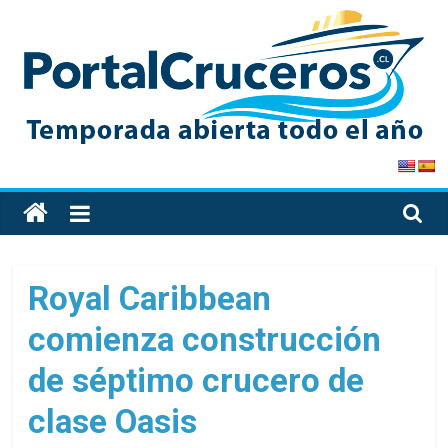
Skip
to
content
PortalCruceros
Toda
la
información
de
Royal Caribbean
cruceros
comienza construcción
en
un
de séptimo crucero de
solo
sitio
clase Oasis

▶ Your task: Pictures stay out; repeat all the rest of the records exactly.

▶ Response to the exercise:
Skip
to
content
PortalCruceros
Toda
la
información
de
Royal Caribbean
cruceros
comienza construcción
en
un
de séptimo crucero de
solo
sitio
clase Oasis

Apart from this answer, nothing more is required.